WAW has just picked the kids up as my shifts are nights for this week. This means that the boys have to sleep in the same bed as my WAW, in the spare room full of boxes and crap at her brothers place. Whilst the EA sleeps on the couch downstairs.
My WAW has just suggested that she may sleep over at the family home whilst I am on nights. But she isn't sure as it would/may confuse the boys. Stupid WAW asked my opinion. I mean what does she think I would answer with -d'oh sorry love I think it is a terrible idea or mmmmmmm, I don't think it would confuse the kids and it would avoid the house/bed swapping for them - and they could sleep in their own beds, and my WAW would be away from the EA.....or would she - to find out I would just ask the kids.

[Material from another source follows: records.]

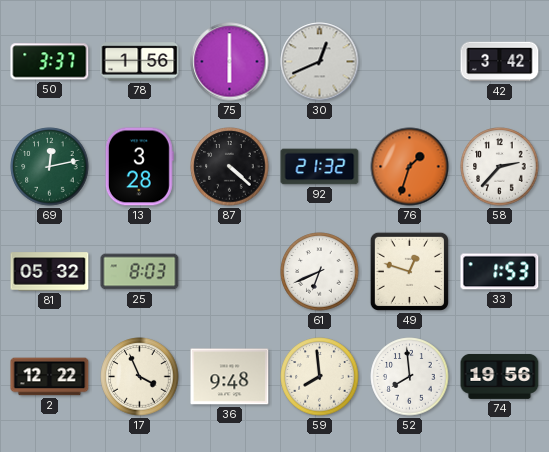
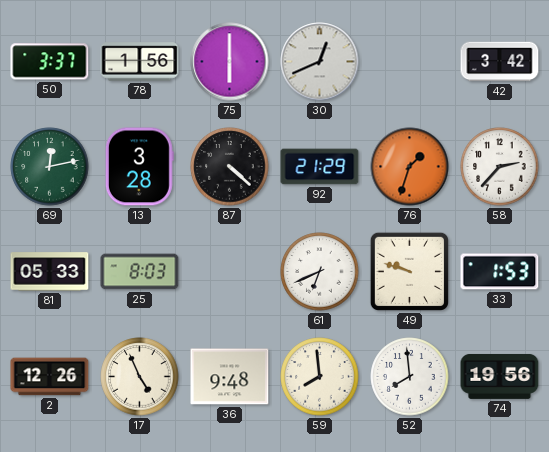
92: 21:32 -> 21:29
81: 05:32 -> 05:33
49: 12:48 -> 9:48
2: 12:22 -> 12:26
17: 3:56 -> 4:56
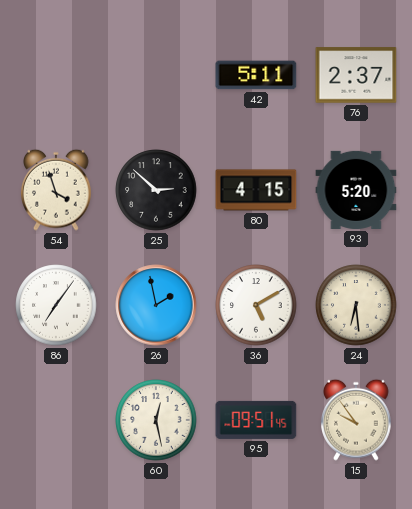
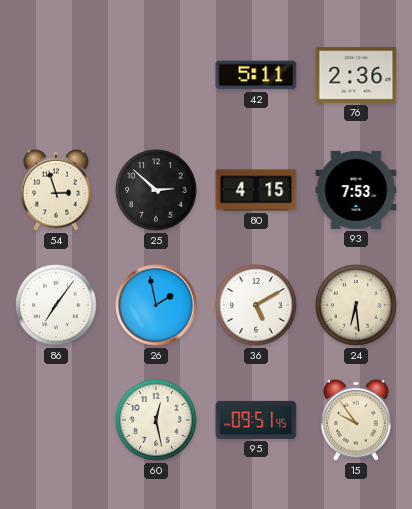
76: 2:37 -> 2:36
54: 3:57 -> 2:57
93: 5:20 -> 7:53
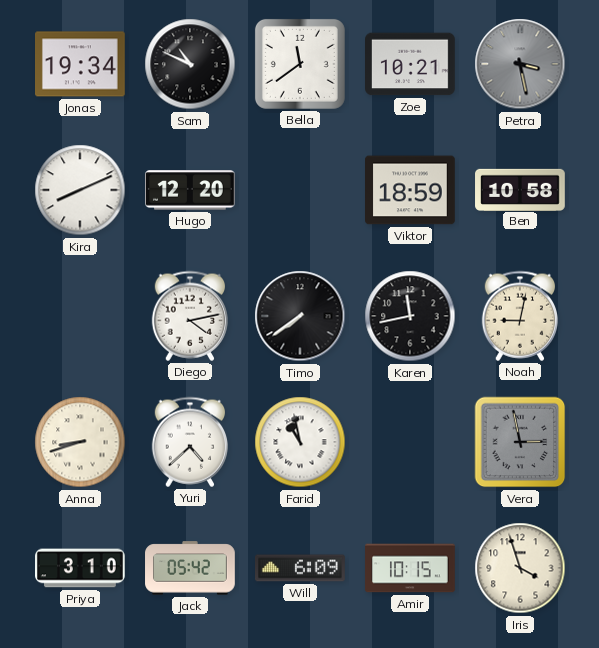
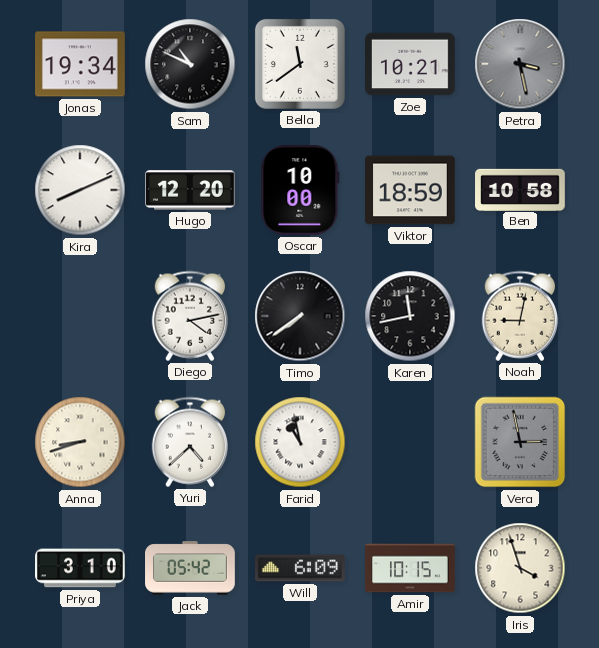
Oscar: none -> 10:00
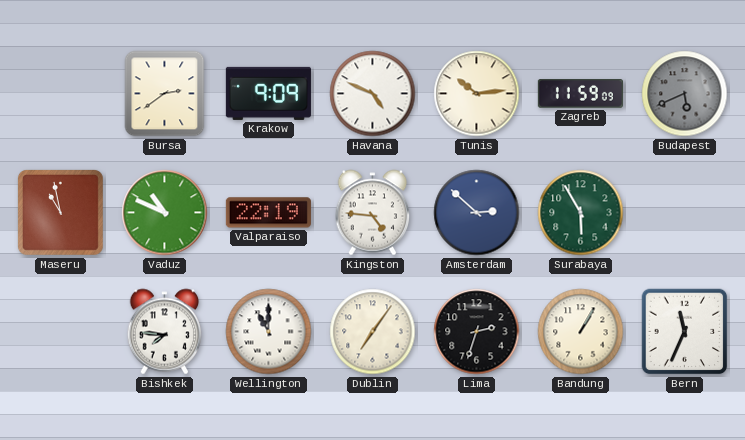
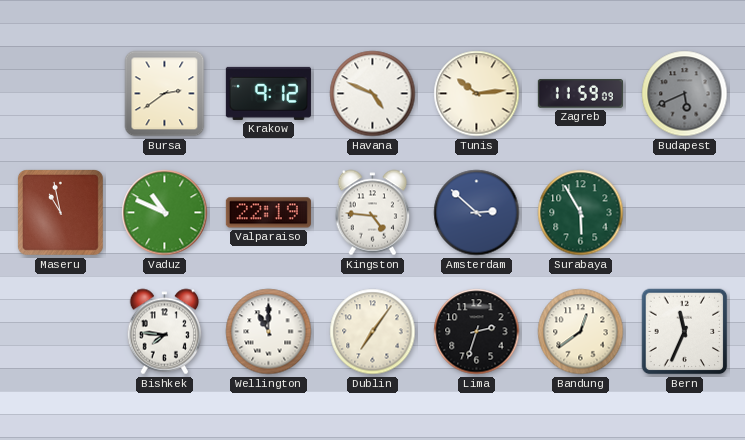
Krakow: 9:09 -> 9:12
Bandung: 1:05 -> 12:39
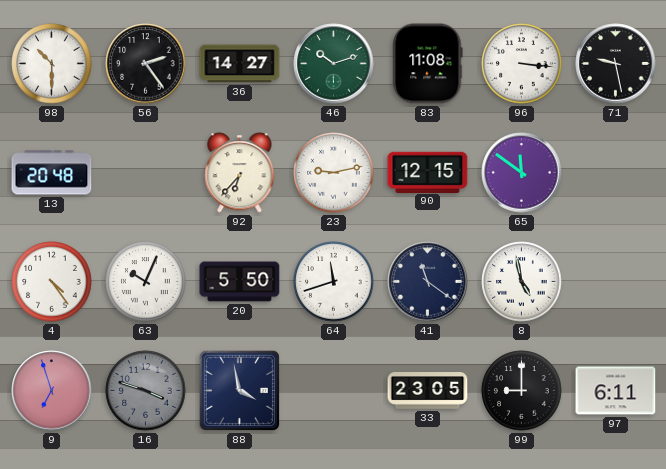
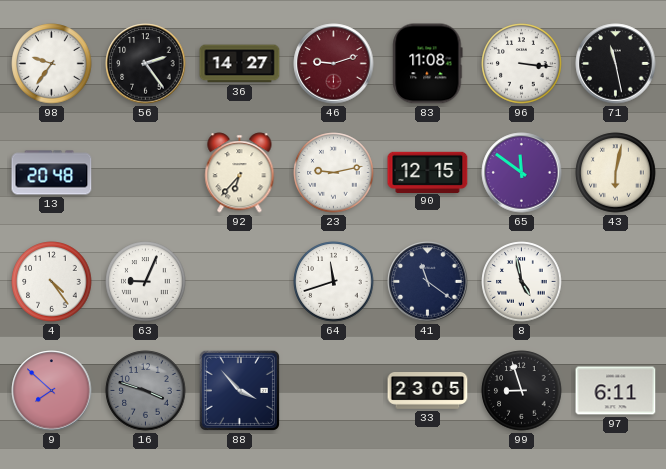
98: 10:30 -> 9:36
46: 10:12 -> 9:12
46 dial: green -> burgundy
71: 9:28 -> 11:28
43: none -> 6:02
63: 10:04 -> 9:04
20: 5:50 -> none
9: 6:57 -> 7:52
88: 3:58 -> 3:53
99: 9:00 -> 8:57
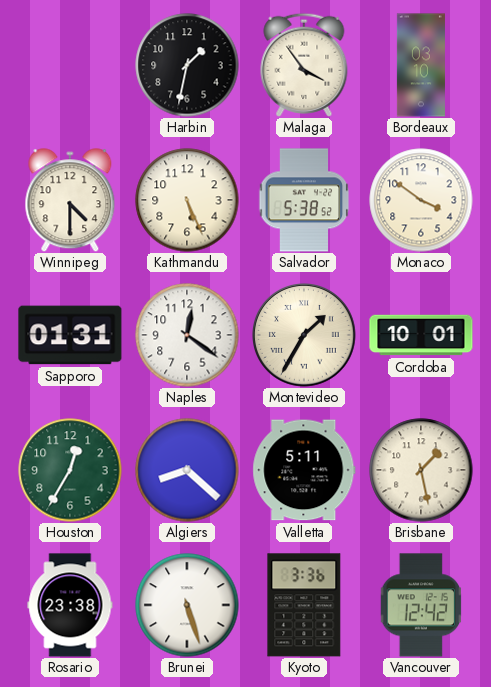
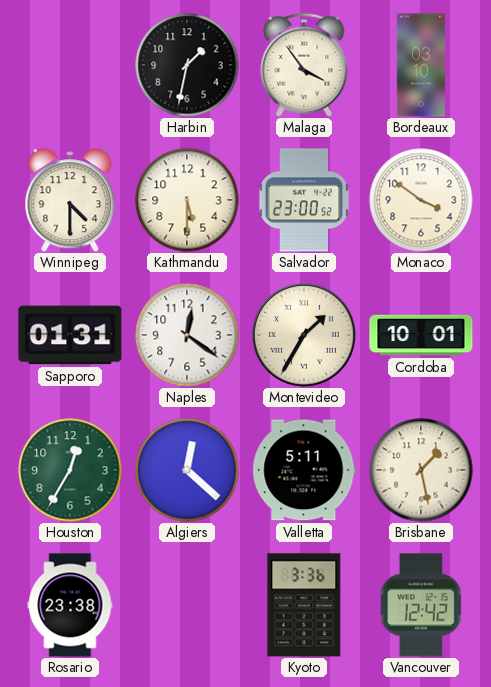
Kathmandu: 5:26 -> 5:30
Salvador: 5:38 -> 23:00
Algiers: 8:22 -> 12:22
Brunei: 5:27 -> none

I have to take this as a baby step forward in trying to get her into the family home again, and give me more opportunity to show how I really trying to make things work. But there again, she may just be dangling this in front of me to get a reaction - my gut feeling is that this isn't the case.
I always believed that the kids would be the reason for her to enter the family home again - I only hope, and pray, that this may be the opportunity.
The WAW has never mentioned about coming home at all during her walkout. So this has to be a positive movement.
Mind you, she is only thinking about it....., but even this is a baby step in the right direction.
Today is the high, tomorrow will be the low I am sure.
Perhaps this is what all the tears were over during this weekend for her. Something has possibly hit home.
She went to a family 40th birthday party for her brother at the weekend - I am fairly sure that the EA attended in my place.
And this makes me so angry!!!!
But my WAW has admitted that she felt uncomfortable all night as I wasn't there.
'don't believe 90% of what you hear and 50% of what you see' applies here.
Regards, Gyn.
Is anyone reading this? Any comments...?
Cause all of the stars, Have faded away, Just try not to worry, You'll see them someday. Take what you need, And be on your way and, Stop crying your heart out.